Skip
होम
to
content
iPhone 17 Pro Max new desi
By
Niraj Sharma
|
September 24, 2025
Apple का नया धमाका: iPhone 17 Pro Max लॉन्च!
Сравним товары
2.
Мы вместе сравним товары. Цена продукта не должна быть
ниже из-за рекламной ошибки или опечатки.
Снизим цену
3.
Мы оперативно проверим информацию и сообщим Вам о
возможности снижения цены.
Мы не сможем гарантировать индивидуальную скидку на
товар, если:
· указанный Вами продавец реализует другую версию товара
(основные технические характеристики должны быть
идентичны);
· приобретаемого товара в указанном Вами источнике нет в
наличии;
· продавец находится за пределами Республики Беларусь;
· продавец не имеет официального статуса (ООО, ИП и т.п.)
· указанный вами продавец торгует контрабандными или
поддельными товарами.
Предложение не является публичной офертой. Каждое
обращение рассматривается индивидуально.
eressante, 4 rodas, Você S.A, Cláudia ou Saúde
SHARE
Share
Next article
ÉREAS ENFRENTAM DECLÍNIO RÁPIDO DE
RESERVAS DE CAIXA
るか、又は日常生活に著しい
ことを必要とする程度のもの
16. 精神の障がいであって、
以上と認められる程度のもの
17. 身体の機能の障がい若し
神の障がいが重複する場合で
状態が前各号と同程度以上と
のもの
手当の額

--

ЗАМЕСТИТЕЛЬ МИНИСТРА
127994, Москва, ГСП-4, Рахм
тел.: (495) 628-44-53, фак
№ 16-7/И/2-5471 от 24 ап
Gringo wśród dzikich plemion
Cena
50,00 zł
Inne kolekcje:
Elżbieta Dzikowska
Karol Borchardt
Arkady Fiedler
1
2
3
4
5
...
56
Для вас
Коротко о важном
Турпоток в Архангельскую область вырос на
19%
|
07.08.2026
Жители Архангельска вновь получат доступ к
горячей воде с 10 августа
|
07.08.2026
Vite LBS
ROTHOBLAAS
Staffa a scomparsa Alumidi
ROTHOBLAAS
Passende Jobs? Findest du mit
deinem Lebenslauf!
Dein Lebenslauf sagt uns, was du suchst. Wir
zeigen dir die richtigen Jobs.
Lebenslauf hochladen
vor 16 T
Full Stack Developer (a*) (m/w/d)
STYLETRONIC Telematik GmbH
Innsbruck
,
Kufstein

Exercise description: Would you copy out exactly the lines above that start at the one containing "источнике нет в" and end at the one containing "Предложение не является", inclusive?

Answer section:
· приобретаемого товара в указанном Вами источнике нет в
наличии;
· продавец находится за пределами Республики Беларусь;
· продавец не имеет официального статуса (ООО, ИП и т.п.)
· указанный вами продавец торгует контрабандными или
поддельными товарами.
Предложение не является публичной офертой. Каждое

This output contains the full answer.